Alternative: if you are a banking government boss type of position and go work in the private sector, don't work for your 'opposition', instead use your skillset in an unrelated area. It's pretty silly that we have to spell this stuff out for those people or even make laws about it since it's to blatantly obviously unethical that you'd think that even they can see that.
For the rest of us it can fascinating to watch the accelerated growth of that supernational government and its institutions be taken over so quickly and finds it ground.
Their entire workforce comes from the financial industry.
I'm not sure how legally enforceable that would be. I wonder if the Bosman ruling would make that move unlawful.
his take is that public servants actually don't make enough money, when compared to their peers in the public sector, and that an important step to preventing regulatory capture is to pay them better. that way, people don't spend their careers in public service trying to avoid pissing off lobbyists they're hoping to work for later.
not sure if it'd work or not, or if making moves like this illegal is better, but it's definitely an interesting idea.
The real problem is far too much authority was vested (taken?) by the federal congress.
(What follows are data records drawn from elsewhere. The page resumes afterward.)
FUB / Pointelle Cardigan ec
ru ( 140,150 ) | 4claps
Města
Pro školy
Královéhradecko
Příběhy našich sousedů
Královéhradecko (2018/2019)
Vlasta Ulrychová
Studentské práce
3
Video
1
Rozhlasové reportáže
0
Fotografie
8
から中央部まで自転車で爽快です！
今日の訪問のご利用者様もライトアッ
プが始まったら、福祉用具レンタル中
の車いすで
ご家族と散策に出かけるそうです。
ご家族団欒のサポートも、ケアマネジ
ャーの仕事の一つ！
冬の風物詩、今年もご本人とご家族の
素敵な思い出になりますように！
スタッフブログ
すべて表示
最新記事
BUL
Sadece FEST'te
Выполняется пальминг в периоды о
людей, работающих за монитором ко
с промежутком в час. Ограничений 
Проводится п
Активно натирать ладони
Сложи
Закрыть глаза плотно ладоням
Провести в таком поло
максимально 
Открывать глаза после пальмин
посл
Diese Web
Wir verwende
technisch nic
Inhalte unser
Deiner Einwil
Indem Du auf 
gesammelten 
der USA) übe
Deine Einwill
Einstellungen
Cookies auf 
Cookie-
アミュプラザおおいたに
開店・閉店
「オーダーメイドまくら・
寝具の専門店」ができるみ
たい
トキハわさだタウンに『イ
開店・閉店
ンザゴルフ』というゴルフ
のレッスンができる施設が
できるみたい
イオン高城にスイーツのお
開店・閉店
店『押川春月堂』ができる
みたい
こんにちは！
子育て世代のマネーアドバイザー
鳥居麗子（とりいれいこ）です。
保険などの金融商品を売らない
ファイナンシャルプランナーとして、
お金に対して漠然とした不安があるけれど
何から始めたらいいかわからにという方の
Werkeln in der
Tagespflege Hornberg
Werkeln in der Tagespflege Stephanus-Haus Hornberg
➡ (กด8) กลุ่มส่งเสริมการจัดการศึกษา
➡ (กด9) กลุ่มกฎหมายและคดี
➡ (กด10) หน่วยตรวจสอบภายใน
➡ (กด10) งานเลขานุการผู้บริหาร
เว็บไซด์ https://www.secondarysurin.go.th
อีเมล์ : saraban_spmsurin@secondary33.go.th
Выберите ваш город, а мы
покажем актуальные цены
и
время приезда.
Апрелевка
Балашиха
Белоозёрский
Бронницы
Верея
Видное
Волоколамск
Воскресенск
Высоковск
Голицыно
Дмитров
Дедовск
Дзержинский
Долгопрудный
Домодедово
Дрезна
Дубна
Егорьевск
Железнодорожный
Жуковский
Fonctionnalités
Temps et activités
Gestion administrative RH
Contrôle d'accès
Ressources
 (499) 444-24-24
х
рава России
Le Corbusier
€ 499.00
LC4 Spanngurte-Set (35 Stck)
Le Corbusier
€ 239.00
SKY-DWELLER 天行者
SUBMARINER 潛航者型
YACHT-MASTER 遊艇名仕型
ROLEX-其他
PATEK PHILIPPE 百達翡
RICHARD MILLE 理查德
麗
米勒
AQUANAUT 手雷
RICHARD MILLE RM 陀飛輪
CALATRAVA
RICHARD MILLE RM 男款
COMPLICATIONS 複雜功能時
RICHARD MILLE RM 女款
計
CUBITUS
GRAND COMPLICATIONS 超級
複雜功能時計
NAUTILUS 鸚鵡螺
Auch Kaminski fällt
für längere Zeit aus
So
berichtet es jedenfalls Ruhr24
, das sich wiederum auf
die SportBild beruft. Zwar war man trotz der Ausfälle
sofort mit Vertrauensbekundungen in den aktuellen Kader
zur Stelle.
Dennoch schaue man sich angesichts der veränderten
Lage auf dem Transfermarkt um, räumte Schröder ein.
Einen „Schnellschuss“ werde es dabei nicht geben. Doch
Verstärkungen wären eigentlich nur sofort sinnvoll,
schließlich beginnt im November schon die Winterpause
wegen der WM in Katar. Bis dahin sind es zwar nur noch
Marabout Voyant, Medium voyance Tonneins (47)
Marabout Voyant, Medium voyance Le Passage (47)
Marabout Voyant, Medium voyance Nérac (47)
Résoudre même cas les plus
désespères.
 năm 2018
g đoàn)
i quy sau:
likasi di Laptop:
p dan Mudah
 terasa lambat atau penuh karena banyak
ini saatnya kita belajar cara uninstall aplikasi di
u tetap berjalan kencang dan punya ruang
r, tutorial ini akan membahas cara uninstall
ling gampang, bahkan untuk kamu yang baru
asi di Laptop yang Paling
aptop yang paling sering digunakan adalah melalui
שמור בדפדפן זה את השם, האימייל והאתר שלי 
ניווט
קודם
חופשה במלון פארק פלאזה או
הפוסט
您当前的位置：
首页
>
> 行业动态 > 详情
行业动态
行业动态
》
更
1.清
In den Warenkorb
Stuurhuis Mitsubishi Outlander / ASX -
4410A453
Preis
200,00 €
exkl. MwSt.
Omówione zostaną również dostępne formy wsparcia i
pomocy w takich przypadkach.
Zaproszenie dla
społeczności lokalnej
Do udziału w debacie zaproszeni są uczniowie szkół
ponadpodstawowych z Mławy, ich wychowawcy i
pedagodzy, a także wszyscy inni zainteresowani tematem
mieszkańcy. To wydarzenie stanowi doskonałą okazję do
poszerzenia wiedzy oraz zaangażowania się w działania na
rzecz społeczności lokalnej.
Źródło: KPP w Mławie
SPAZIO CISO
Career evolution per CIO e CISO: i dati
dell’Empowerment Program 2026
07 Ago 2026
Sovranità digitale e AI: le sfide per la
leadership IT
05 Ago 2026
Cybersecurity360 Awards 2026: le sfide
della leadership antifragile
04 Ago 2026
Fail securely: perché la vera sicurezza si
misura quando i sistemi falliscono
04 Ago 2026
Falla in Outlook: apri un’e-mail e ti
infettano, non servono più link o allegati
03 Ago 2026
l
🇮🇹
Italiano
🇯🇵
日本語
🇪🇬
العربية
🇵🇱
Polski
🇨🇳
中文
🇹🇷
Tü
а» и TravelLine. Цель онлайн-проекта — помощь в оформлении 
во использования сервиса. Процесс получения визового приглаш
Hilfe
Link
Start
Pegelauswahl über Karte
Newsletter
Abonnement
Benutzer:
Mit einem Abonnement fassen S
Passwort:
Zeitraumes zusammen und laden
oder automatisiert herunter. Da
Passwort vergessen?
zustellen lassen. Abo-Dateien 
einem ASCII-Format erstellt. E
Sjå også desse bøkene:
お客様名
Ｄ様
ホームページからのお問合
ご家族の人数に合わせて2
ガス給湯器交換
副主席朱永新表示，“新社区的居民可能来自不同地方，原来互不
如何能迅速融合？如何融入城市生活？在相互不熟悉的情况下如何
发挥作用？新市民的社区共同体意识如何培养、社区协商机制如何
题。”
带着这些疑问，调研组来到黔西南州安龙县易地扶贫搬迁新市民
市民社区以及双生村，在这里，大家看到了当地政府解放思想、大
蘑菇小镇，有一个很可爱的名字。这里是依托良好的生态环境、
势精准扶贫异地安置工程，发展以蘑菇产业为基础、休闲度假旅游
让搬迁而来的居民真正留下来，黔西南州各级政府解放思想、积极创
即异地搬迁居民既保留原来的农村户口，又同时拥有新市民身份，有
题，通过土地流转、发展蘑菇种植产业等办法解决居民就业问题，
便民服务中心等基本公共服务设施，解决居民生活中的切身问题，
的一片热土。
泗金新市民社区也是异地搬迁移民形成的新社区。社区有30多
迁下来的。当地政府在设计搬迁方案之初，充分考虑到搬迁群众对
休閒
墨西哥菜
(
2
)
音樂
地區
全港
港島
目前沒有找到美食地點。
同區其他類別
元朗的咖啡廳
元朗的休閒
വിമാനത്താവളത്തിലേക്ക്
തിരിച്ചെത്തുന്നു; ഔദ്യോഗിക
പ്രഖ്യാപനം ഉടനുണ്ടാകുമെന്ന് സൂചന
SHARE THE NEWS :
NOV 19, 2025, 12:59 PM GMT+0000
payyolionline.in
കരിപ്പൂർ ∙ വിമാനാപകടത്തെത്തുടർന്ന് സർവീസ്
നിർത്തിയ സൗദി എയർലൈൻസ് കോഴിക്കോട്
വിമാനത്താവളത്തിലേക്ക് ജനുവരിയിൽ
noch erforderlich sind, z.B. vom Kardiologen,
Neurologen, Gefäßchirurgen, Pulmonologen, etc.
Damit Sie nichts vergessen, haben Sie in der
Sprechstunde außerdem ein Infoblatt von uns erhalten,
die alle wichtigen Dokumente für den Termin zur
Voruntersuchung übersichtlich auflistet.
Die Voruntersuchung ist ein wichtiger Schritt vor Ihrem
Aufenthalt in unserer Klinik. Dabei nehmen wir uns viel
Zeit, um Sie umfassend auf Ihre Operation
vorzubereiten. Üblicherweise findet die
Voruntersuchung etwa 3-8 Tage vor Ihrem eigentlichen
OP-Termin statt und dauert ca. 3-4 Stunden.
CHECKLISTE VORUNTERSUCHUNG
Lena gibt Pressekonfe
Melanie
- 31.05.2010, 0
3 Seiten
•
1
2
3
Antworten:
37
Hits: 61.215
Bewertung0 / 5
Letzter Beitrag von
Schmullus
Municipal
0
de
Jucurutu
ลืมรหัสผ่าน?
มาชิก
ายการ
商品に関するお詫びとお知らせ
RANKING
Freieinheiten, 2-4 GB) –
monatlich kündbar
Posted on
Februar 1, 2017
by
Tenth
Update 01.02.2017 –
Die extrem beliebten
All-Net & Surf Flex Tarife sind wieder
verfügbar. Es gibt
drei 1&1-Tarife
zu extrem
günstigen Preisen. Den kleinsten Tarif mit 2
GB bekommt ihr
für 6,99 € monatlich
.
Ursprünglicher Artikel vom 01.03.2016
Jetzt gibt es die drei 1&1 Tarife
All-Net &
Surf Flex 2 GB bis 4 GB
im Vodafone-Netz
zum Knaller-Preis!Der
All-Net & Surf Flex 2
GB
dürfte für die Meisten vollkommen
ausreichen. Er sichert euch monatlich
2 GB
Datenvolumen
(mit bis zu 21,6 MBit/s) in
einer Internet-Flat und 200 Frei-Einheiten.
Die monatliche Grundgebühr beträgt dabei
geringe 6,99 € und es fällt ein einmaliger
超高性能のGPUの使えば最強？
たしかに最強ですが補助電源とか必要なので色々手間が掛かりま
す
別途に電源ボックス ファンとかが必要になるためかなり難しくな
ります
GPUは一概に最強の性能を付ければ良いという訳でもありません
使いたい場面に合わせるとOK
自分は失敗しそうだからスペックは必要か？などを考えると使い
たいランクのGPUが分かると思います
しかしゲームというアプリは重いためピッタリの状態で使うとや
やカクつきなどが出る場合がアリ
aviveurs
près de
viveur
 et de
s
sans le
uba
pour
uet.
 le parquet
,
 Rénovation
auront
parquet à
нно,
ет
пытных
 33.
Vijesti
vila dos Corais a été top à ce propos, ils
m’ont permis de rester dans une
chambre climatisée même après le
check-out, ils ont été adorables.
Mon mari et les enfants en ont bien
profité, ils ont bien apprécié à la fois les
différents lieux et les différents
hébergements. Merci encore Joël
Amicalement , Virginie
Smaller government is the key to keeping the government in check.
That feels like a bit of a non sequitor. Can you elaborate? Genuinely curious.
I don't think you'd want this to be linear either. My feeling is you'd want the pay to stay pretty low anywhere below a 50% support level and climb pretty steeply above that, which discourages the split people down the middle mess the US is in. You'd probably accept that a small portion of people are nutcases so the salary would approach the max at around 85-90% support.
There are some potential exploits that you'd have to try to address but it's a thought.
What we need is checks and balances, not an even more volatile method.
And at that point it's easily gamed, and leads to ineffective short termist planning by the public servant.
This is a terrible idea that would be hugely damaging to the public.
Who? European Ombudsman, Emily O'Reilly.
> slams EU agency
Which? The European Banking Authority.
> for letting boss
Who? Adam Farkas.
> join lobby group
Which? Association for Financial Markets in Europe.
If there were a way to squeeze banks in there, that'd be good too, but the 80 char limit stymied me.
Generally we take individuals' names out of titles rather than add them in, and adding "AFME" would be adding noise since few readers will have heard of it. In any case, it doesn't seem to matter as much which lobby group the director joined or which director it was who joined a lobby group.
(Original is "Watchdog slams EU agency for letting boss join lobby group".)
See also the the old Variety headline about rural movie-goers avoiding films set in rural communities: 'Hicks Nix Sticks Flicks'
It's a throwback to when subs had to get punchy compact headlines on paper and didn't have to worry about SEO
... just so thy could write:
Foot Heads Arms Body
Sadly, it never came to pass.
It's also pretty widely used in politics coverage across many news sites. I did a quick search of WaPo, NYT, BBC, etc. and they all had a few headlines that used it like this.